The risks are too great, and the firefighting technology to handle lithium-ion batteries when they’re in thermal runaway or actually on fire is just not there yet.

Matson Suspends Electric Vehicle Shipments Over Battery Fire Concerns

…“Due to increasing concern for the safety of transporting vehicles powered by large lithium-ion batteries, Matson is suspending acceptance of used or new electric vehicles (EVs) and plug-in hybrid vehicles for transport aboard its vessels,” the company stated in a customer advisory.

The decision follows several high-profile maritime incidents involving lithium battery fires, including the recent sinking of the Morning Midas in the North Pacific this June. The 600-foot vessel was carrying 3,159 vehicles, including 65 fully electric vehicles and 681 partial hybrid electric vehicles when smoke was detected from a deck carrying electric vehicles.

Despite crew efforts to deploy emergency firefighting protocols, the intensity of the fire forced all 22 crew members to abandon ship.

This incident echoes the February 2022 Felicity Ace disaster, where the car carrier caught fire in the mid-Atlantic and eventually sank with nearly 4,000 vehicles on board. Speculation has focused on lithium batteries in electric vehicles as the potential cause.

Maritime safety experts point to thermal runaway as the primary hazard with lithium-ion batteries. This phenomenon occurs when a battery enters an uncontrollable, self-heating state that can result in the ejection of gas, shrapnel, or particulates along with extremely high temperatures.

The Coast Guard has already issued new warnings on the ‘extreme risks’ of loading damaged EVs on commercial vessels, such as those that’d suffered saltwater intrusion like during Hurricane Ian. I’m assuming those were sold as ‘used’ or salvaged vehicles, and yeah. That could be bad, if you recall what happened with some of the EVs from Ian which were swamped during the storm surge or inland flooding. They looked fine, had maybe even dried out, and then their battery would suddenly cook off.

Bad enough if it was still under what was left of your house. Much worse if it was one of thousands of cars stacked in the hold, and the ship is in the middle of nowhere with nothing but the big blue around it.

As you might imagine, not every shipbuilder or EV manufacturer is quite as fussy about safety controls and the health or environmental risks involved in moving their product. If it ends up at the bottom of the ocean, there’s always more product and ships to carry it where that came from.

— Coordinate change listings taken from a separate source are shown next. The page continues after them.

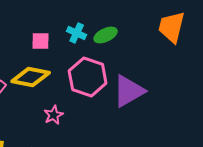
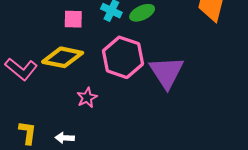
purple triangle: (129, 91) -> (166, 72), turned -33

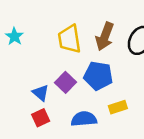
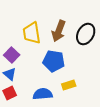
purple square: (66, 82) -> (12, 55), moved

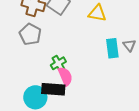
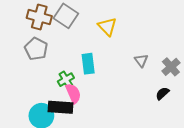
yellow triangle: (97, 13) -> (107, 27), turned 36
cyan rectangle: (112, 48) -> (88, 64), moved

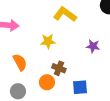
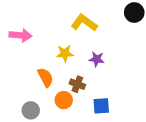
purple star: (93, 46) -> (97, 59), moved
orange semicircle: (20, 62) -> (46, 77), moved

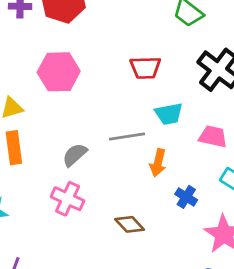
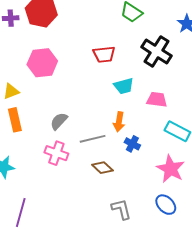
gray line: (127, 137) -> (93, 139), moved
blue cross: (186, 197) -> (132, 144), moved

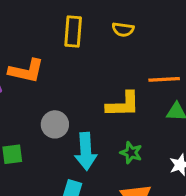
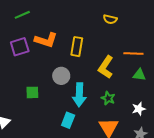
yellow rectangle: (73, 31) -> (77, 47), moved
yellow L-shape: (123, 105) -> (106, 67), turned 120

Consequently, the Chinese are going gangbusters building both.

What a surprise.

So you see the problem. Communist China has such a good reputation for building good, cheap electric cars, that they are fine with accepting a fairly large wastage when an entire cargo burns up and ends up at the bottom of the sea. They also have a huge amount of excess manufacturing capacity, enabling them to build and build, if only to keep their employees in jobs. My guess is that this will go on until the rest of the world wakes up from their “climate change caused by humans” delusion and stops promoting electric vehicles for everyone. America is already waking up and ending EV mandates and subsidies (thank you President Trump!!!), but Europe is still in its thrall.

I do feel somewhat vindicated, though, and retail my dislike of hoaxes and electric firetraps in our garages.